Input:
══════════

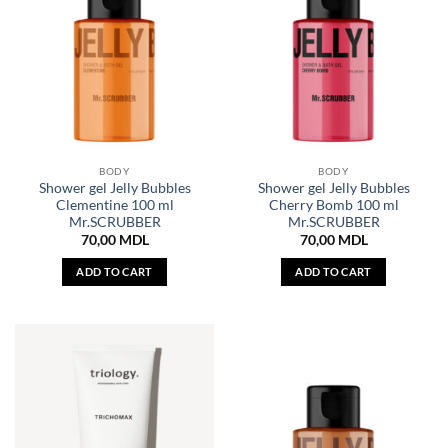
BODY
BODY
Shower gel Jelly Bubbles
Shower gel Jelly Bubbles
Clementine 100 ml
Cherry Bomb 100 ml
Mr.SCRUBBER
Mr.SCRUBBER
70,00
MDL
70,00
MDL
ADD TO CART
ADD TO CART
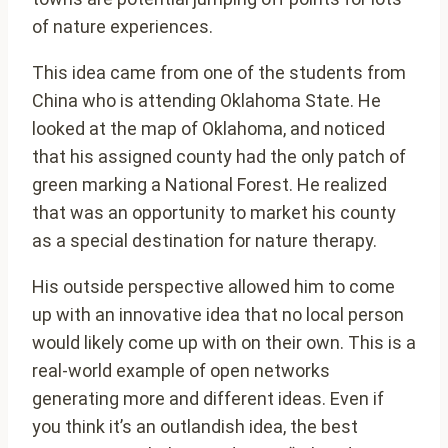
of nature experiences.
This idea came from one of the students from
China who is attending Oklahoma State. He
looked at the map of Oklahoma, and noticed
that his assigned county had the only patch of
green marking a National Forest. He realized
that was an opportunity to market his county
as a special destination for nature therapy.
His outside perspective allowed him to come
up with an innovative idea that no local person
would likely come up with on their own. This is a
real-world example of open networks
generating more and different ideas. Even if
you think it’s an outlandish idea, the best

══════════

Work task:
Copy out each record shown above without alteration, skipping any picture.

Answer to this exercise:
BODY
BODY
Shower gel Jelly Bubbles
Shower gel Jelly Bubbles
Clementine 100 ml
Cherry Bomb 100 ml
Mr.SCRUBBER
Mr.SCRUBBER
70,00
MDL
70,00
MDL
ADD TO CART
ADD TO CART
of nature experiences.
This idea came from one of the students from
China who is attending Oklahoma State. He
looked at the map of Oklahoma, and noticed
that his assigned county had the only patch of
green marking a National Forest. He realized
that was an opportunity to market his county
as a special destination for nature therapy.
His outside perspective allowed him to come
up with an innovative idea that no local person
would likely come up with on their own. This is a
real-world example of open networks
generating more and different ideas. Even if
you think it’s an outlandish idea, the best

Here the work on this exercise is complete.